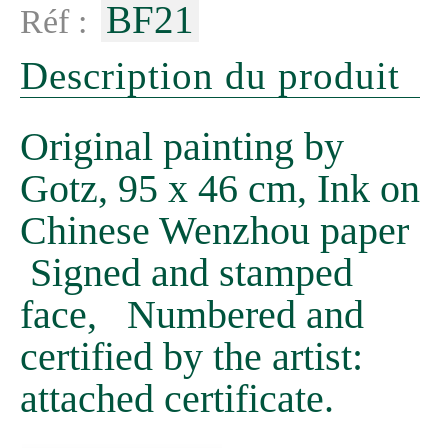
BF21
Réf :
Description du produit
Original painting by
Gotz, 95 x 46 cm, Ink on
Chinese Wenzhou paper
Signed and stamped
face, Numbered and
certified by the artist:
attached certificate.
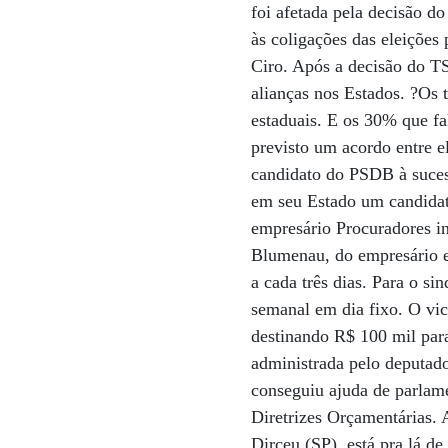
foi afetada pela decisão do
às coligações das eleiçõe
Ciro. Após a decisão do T
alianças nos Estados. ?Os 
estaduais. E os 30% que fa
previsto um acordo entre e
candidato do PSDB à sucess
em seu Estado um candidat
empresário Procuradores in
Blumenau, do empresário e
a cada três dias. Para o si
semanal em dia fixo. O vi
destinando R$ 100 mil para
administrada pelo deputad
conseguiu ajuda de parlame
Diretrizes Orçamentárias. 
Dirceu (SP), está pra lá d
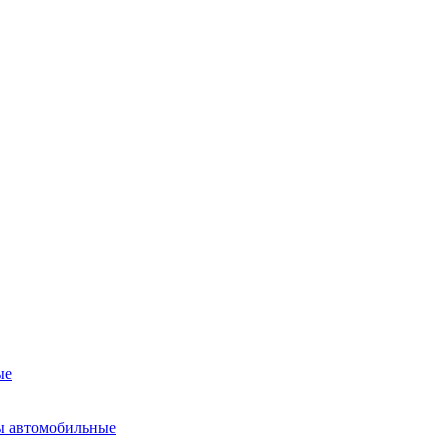
ые
ы автомобильные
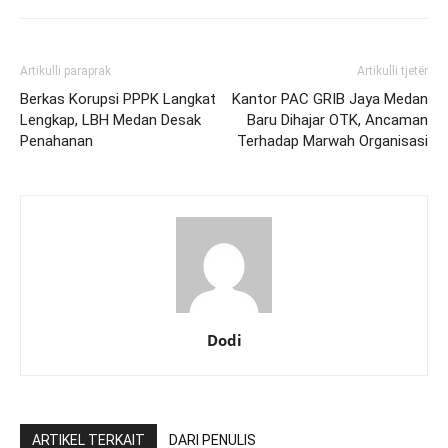
Artikulli paraprak
Artikulli tjetër
Berkas Korupsi PPPK Langkat
Kantor PAC GRIB Jaya Medan
Lengkap, LBH Medan Desak
Baru Dihajar OTK, Ancaman
Penahanan
Terhadap Marwah Organisasi
Dodi
ARTIKEL TERKAIT
DARI PENULIS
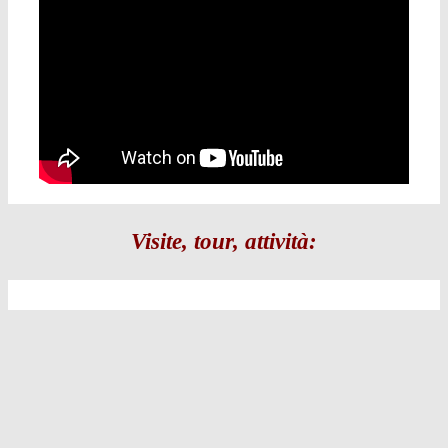
Visite, tour, attività:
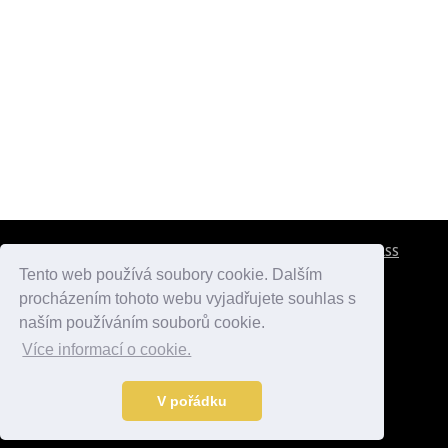
CESTOVNÍ POJIŠTĚNÍ
KONTAKTY
REKLAMA
RSS
Tento web používá soubory cookie. Dalším
procházením tohoto webu vyjadřujete souhlas s
atlasmest.cz
atlaspamatek.info
atlaszemi.info
naším používáním souborů cookie.
Více informací o cookie.
© 2005 - 2026 Desperado.cz. Všechna práva vyhrazena.
Data o počasí jsou přebírána z
OpenWeather
.
V pořádku
Kontakt:
mail@desperado.cz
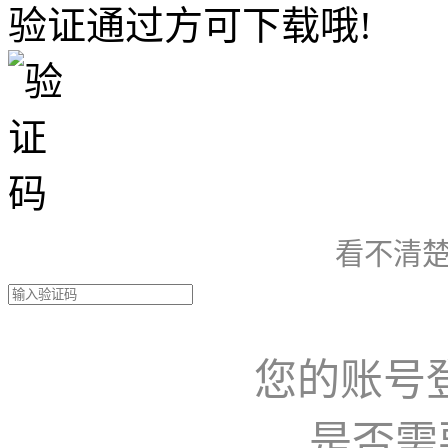
验证通过方可下载哦!
看不清楚
您的账号
是否需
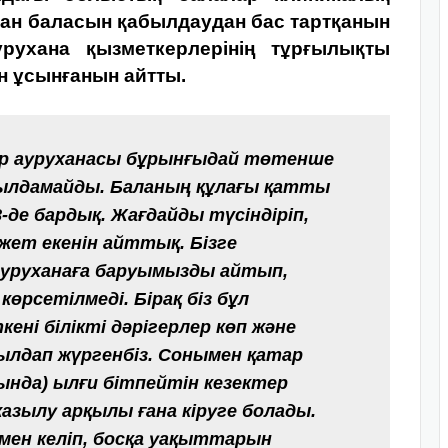
ған баласын қабылдаудан бас тартқанын
рухана қызметкерлерінің тұрғылықты
 ұсынғанын айтты.
лар ауруханасы бұрынғыдай төтенше
ылдамайды. Баланың құлағы қатты
-де бардық. Жағдайды түсіндіріп,
қажет екенін айттық. Бізге
уруханаға баруымызды айтып,
өрсетілмеді. Бірақ біз бұл
кені білікті дәрігерлер көп және
ылдап жүргенбіз. Сонымен қатар
нында) ылғи бітпейтін кезектер
зылу арқылы ғана кіруге болады.
мен келіп, босқа уақыттарын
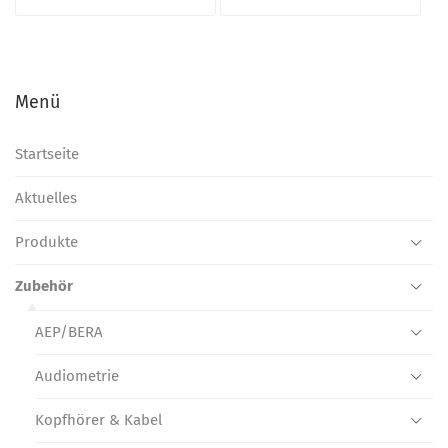
Menü
Startseite
Aktuelles
Produkte
Zubehör
AEP/BERA
Audiometrie
Kopfhörer & Kabel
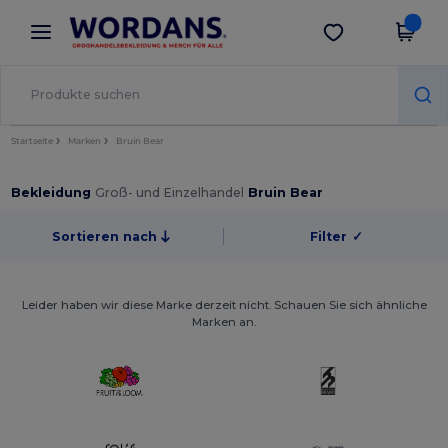
×
Wordans App
App holen
Bessere Preise in der App!
Startseite
Marken
Bruin Bear
Bekleidung
Groß- und Einzelhandel
Bruin Bear
Sortieren nach
Filter
✓
Leider haben wir diese Marke derzeit nicht. Schauen Sie sich ähnliche
Marken an.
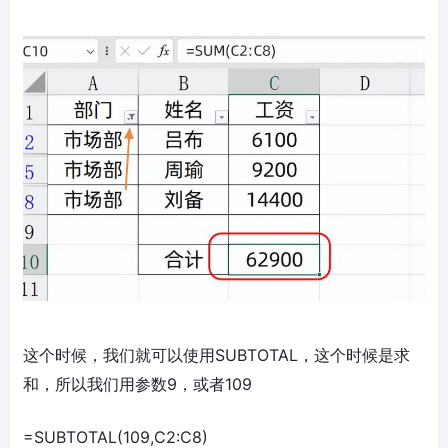
这个时候，我们就可以使用SUBTOTAL，这个时候是求
和，所以我们用参数9，或者109
=SUBTOTAL(109,C2:C8)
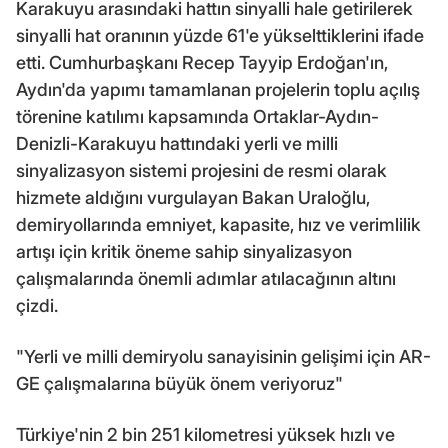
Karakuyu arasındaki hattın sinyalli hale getirilerek
sinyalli hat oranının yüzde 61'e yükselttiklerini ifade
etti. Cumhurbaşkanı Recep Tayyip Erdoğan'ın,
Aydın'da yapımı tamamlanan projelerin toplu açılış
törenine katılımı kapsamında Ortaklar-Aydın-
Denizli-Karakuyu hattındaki yerli ve milli
sinyalizasyon sistemi projesini de resmi olarak
hizmete aldığını vurgulayan Bakan Uraloğlu,
demiryollarında emniyet, kapasite, hız ve verimlilik
artışı için kritik öneme sahip sinyalizasyon
çalışmalarında önemli adımlar atılacağının altını
çizdi.
"Yerli ve milli demiryolu sanayisinin gelişimi için AR-
GE çalışmalarına büyük önem veriyoruz"
Türkiye'nin 2 bin 251 kilometresi yüksek hızlı ve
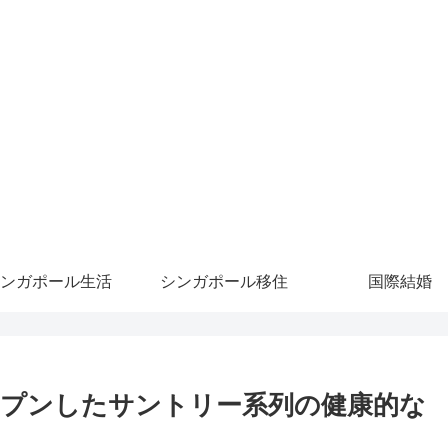
ンガポール生活
シンガポール移住
国際結婚
プンしたサントリー系列の健康的な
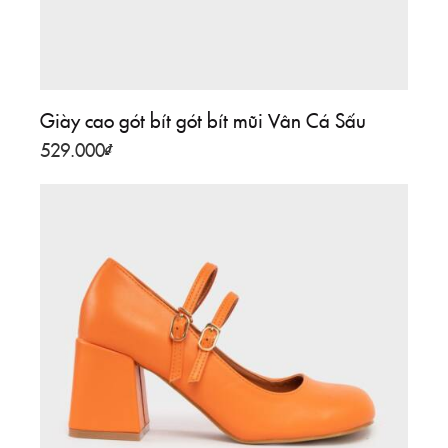
Giày cao gót bít gót bít mũi Vân Cá Sấu
529.000
₫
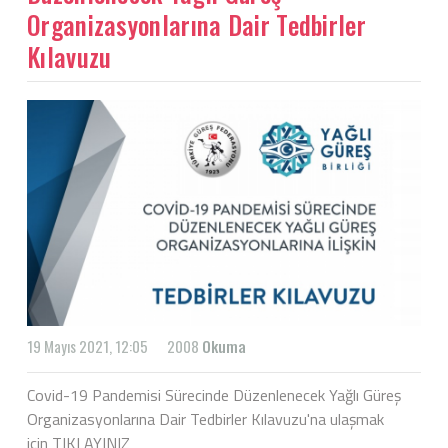
Organizasyonlarına Dair Tedbirler
Kılavuzu
19 Mayıs 2021, 12:05
2008
Okuma
Covid-19 Pandemisi Sürecinde Düzenlenecek Yağlı Güreş
Organizasyonlarına Dair Tedbirler Kılavuzu'na ulaşmak
için
TIKLAYINIZ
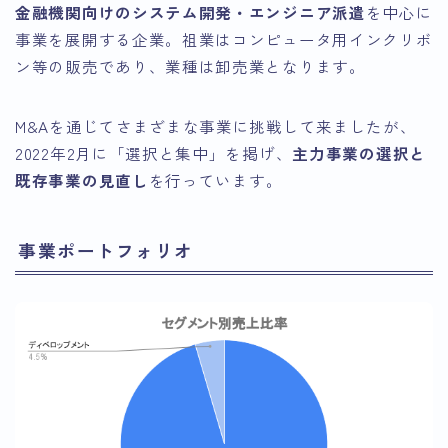
金融機関向けのシステム開発・エンジニア派遣
を中心に
事業を展開する企業。祖業はコンピュータ用インクリボ
ン等の販売であり、業種は卸売業となります。
M&Aを通じてさまざまな事業に挑戦して来ましたが、
2022年2月に「選択と集中」を掲げ、
主力事業の選択と
既存事業の見直し
を行っています。
事業ポートフォリオ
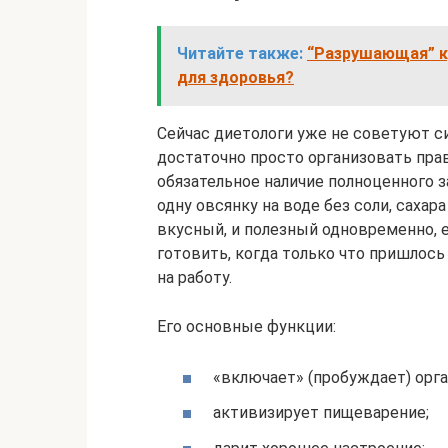
Читайте также:
“Разрушающая” к
для здоровья?
Сейчас диетологи уже не советуют си
достаточно просто организовать прав
обязательное наличие полноценного з
одну овсянку на воде без соли, сахар
вкусный, и полезный одновременно, е
готовить, когда только что пришлось
на работу.
Его основные функции:
«включает» (пробуждает) орга
активизирует пищеварение;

• • • • •

> What you have to do: In the records above, find each line that mentions the string "Karakuyu", then copy it.

> Reply:
Karakuyu arasındaki hattın sinyalli hale getirilerek
Denizli-Karakuyu hattındaki yerli ve milli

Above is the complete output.